Extracted records:
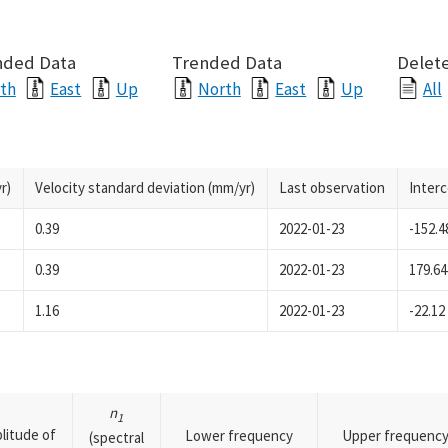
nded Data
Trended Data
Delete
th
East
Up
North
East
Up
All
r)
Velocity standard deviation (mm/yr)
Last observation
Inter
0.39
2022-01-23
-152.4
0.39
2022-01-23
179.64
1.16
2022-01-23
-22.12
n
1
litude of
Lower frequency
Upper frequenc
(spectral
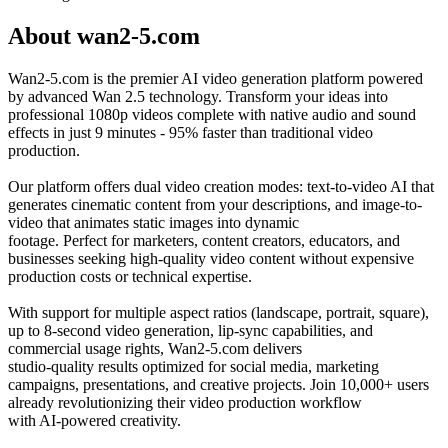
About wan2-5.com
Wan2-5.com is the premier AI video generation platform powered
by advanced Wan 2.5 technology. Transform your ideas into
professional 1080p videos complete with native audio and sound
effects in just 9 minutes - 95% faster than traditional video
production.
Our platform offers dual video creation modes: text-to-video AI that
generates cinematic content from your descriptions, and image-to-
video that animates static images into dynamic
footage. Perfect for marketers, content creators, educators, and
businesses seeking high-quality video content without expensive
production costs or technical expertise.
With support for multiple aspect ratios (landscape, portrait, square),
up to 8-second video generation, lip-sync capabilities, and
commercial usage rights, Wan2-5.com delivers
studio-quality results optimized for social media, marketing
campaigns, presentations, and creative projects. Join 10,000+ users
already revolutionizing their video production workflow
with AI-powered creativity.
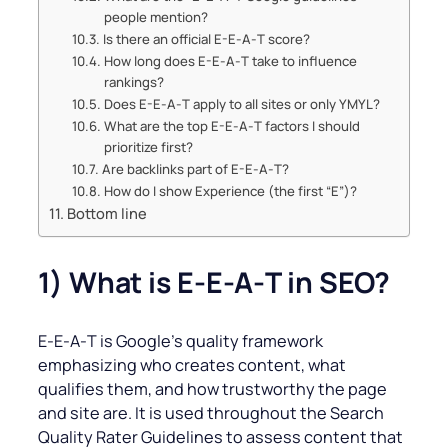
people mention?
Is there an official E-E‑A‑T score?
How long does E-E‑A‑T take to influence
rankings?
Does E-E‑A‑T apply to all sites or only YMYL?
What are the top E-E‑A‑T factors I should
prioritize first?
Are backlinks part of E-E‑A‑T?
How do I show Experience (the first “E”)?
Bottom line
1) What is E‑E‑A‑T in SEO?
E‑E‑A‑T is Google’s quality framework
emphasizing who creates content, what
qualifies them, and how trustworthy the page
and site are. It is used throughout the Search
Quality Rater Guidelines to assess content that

▶ **WHAT IS BEING ASKED**
The line containing "How long does E-E‑A‑T take to influence" begins the span, and the last line of the records above ends it. Return that span exactly, and nothing outside it.

▶ **RESPONSE FOR THIS EXERCISE**
How long does E-E‑A‑T take to influence
rankings?
Does E-E‑A‑T apply to all sites or only YMYL?
What are the top E-E‑A‑T factors I should
prioritize first?
Are backlinks part of E-E‑A‑T?
How do I show Experience (the first “E”)?
Bottom line
1) What is E‑E‑A‑T in SEO?
E‑E‑A‑T is Google’s quality framework
emphasizing who creates content, what
qualifies them, and how trustworthy the page
and site are. It is used throughout the Search
Quality Rater Guidelines to assess content that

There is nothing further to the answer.